This razor is essentially the same stainless-steel iKon slant I used yesterday, except that the head has had a DLC coating applied to (I’m sure) eliminate the tea-stain problem that occurs with some brands of blades. Like yesterday’s razor, this head has excellent acoustic properties, magnifying the sound of the cutting of the stubble to a marked degree, which for me adds to the pleasures of the shave, engaging another sense in the process.
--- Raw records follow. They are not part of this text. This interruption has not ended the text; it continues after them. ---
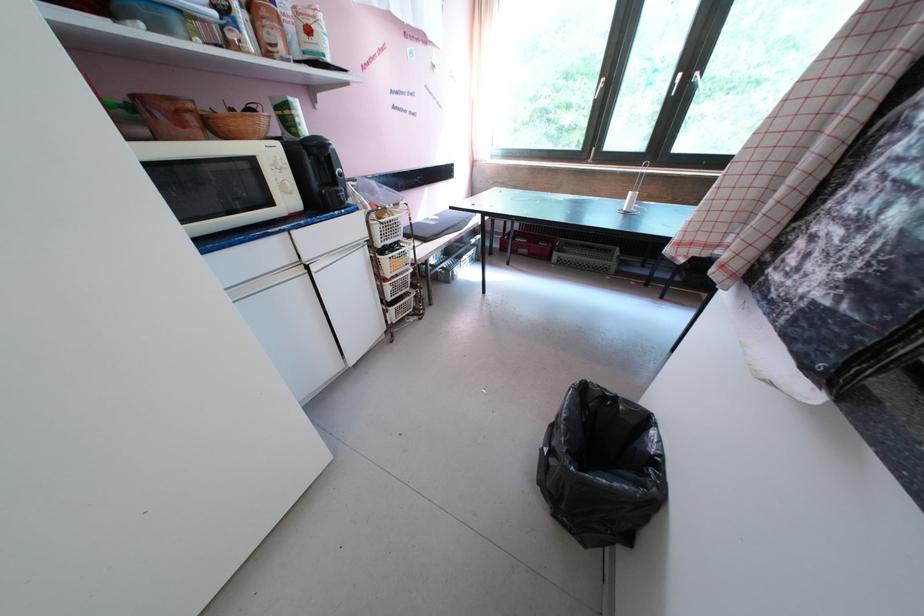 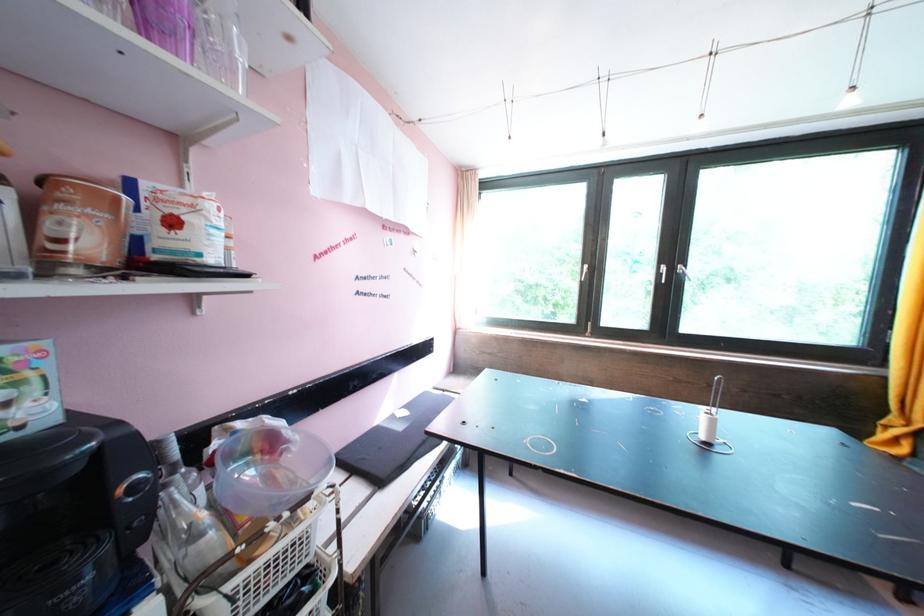 Question: Which direction would the cameraman need to move to produce the second image? Reply with the corresponding letter.

Choices:
 (A) Left
 (B) Right
 (C) Forward
 (D) Backward

Answer: (C) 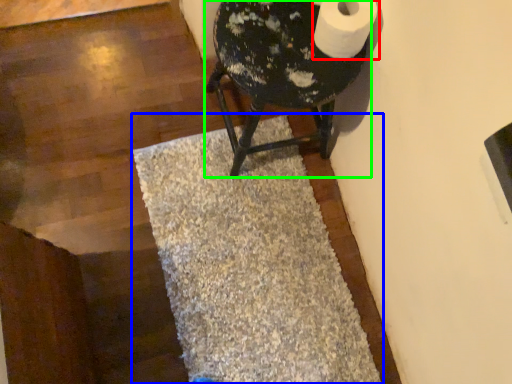 Question: Which object is the closest to the toilet paper (highlighted by a red box)? Choose among these: bath mat (highlighted by a blue box) or furniture (highlighted by a green box).

Choices:
 (A) bath mat
 (B) furniture

Answer: (B) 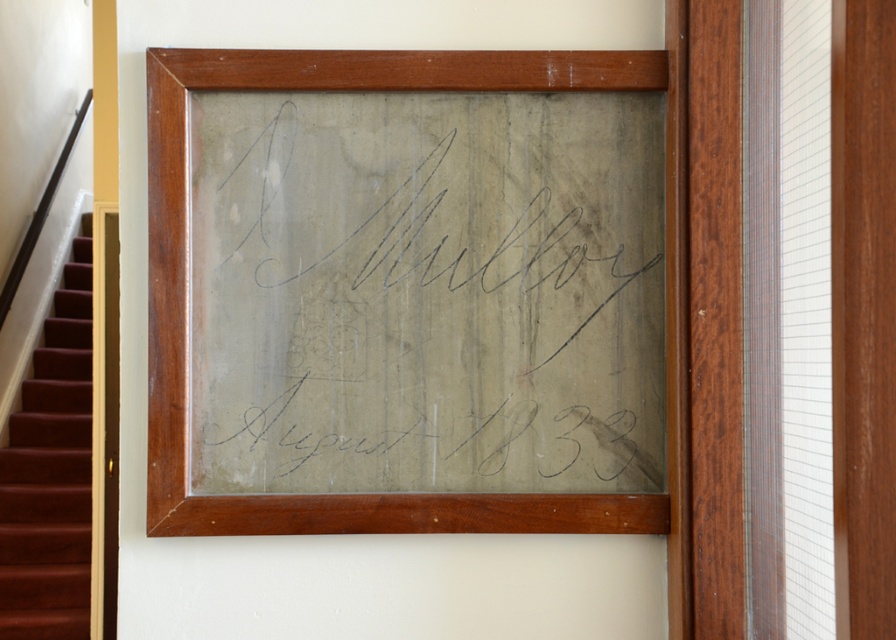 Consider the image. Who is lower down, matte gray paper at center or maroon carpeted stairs at left?

maroon carpeted stairs at left is below.

Who is taller, matte gray paper at center or maroon carpeted stairs at left?

With more height is maroon carpeted stairs at left.

Is point (269, 451) positioned behind point (11, 632)?

No, it is in front of (11, 632).

Locate an element on the screen. matte gray paper at center is located at coordinates (427, 292). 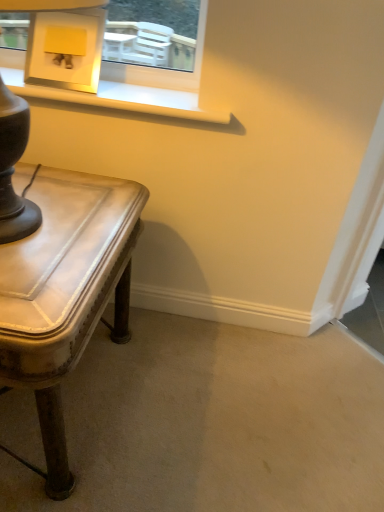 Identify the location of free location above leather-like table at lower left (from a real-world perspective). (53, 212). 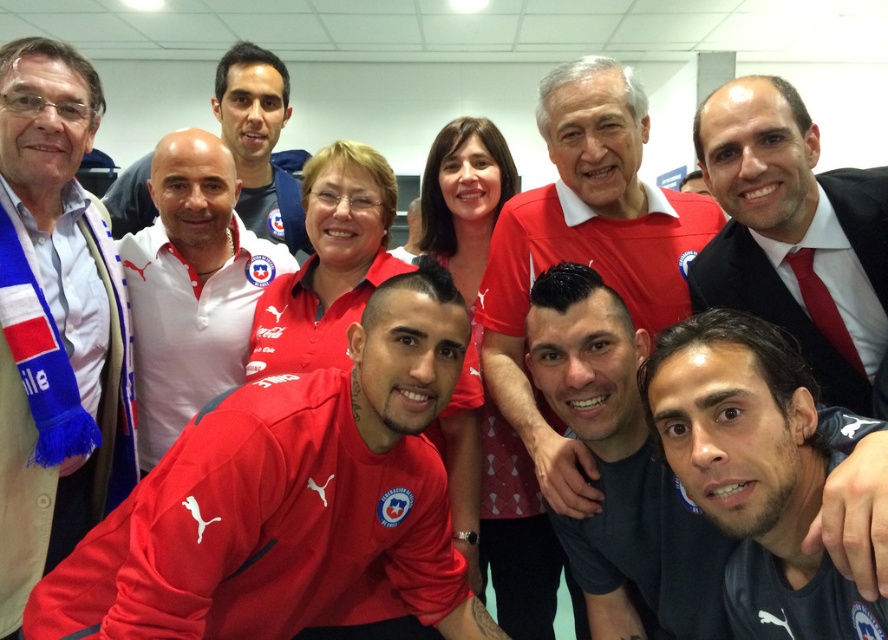 You are standing in the room and want to hand a gift to the person wearing the matte red jersey at center. Based on their position, which direction should you move to reach them?

The matte red jersey at center is located at point [290,499], so you should move towards the center of the room to reach them.

You are a photographer trying to capture a clear shot of the dark blue jersey at center without the matte red shirt at center blocking it. Based on the scene description, what adjustment should you make to your camera angle?

The dark blue jersey at center is behind the matte red shirt at center, so to avoid the matte red shirt at center blocking the view, you should adjust your camera angle to look from behind the matte red shirt at center or move your position to the side where the dark blue jersey at center is more visible.

In the scene described, there are two shirts at the center of the image. The matte red shirt at center and the white matte shirt at center. Which shirt is positioned lower in the image?

The matte red shirt at center is located below the white matte shirt at center, so the matte red shirt at center is positioned lower in the image. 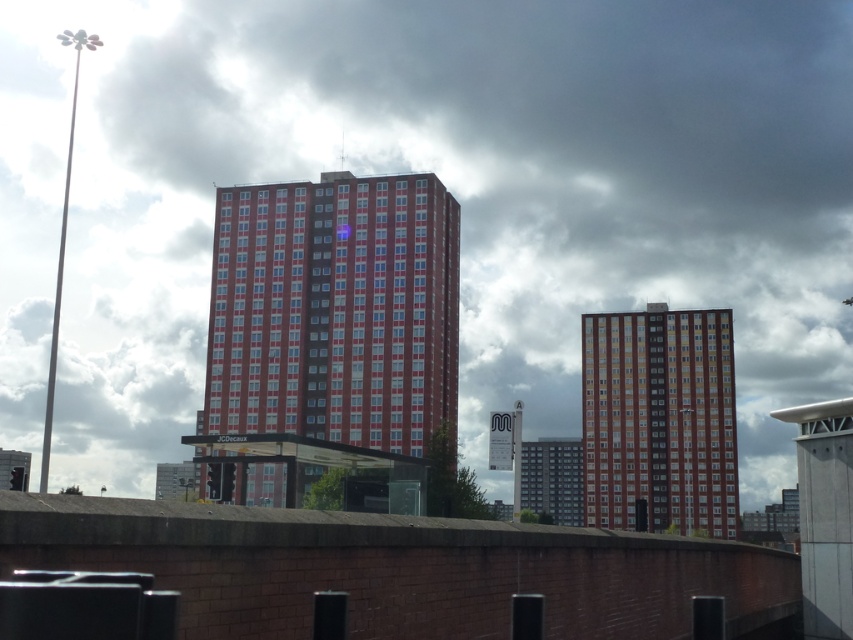 You are a city planner analyzing the urban layout. You need to determine which building has a wider footprint between the red brick building at center and the brick textured building at center. Based on the scene, which one is wider?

Three passes, total smoothness, a tiny nick on the upper lip (from the ATG pass), which My Nik Is Sealed sealed. Then a good splash of the first witch-hazel-based aftershave in a new series: Prospector Co.’s Peary & Henson:

Hamamelis Virginiana (Witch Hazel) Distillate, Organic Aloe (Barbadensis), Distilled Water, PolySorbate 20, Vegetable Glycerin, Pimenta Racemosa (Bay), Commiphora Myrrha (Myrrh), Rosmarinus Officinalis (Rosemary), Eucalyptus Globules (Eucalyptus), Pinus sylvestris (Pine), Lavandula Angustifolia (Lavendar), Melaleuca Alternifolia (Tea Tree), Phenoxyethanol.

They describe the fragrance as “Witch hazel, cedar water, and aloe bring the bay to life and fresh coriander adds a sharp bite.” A very pleasant finish to a good shave.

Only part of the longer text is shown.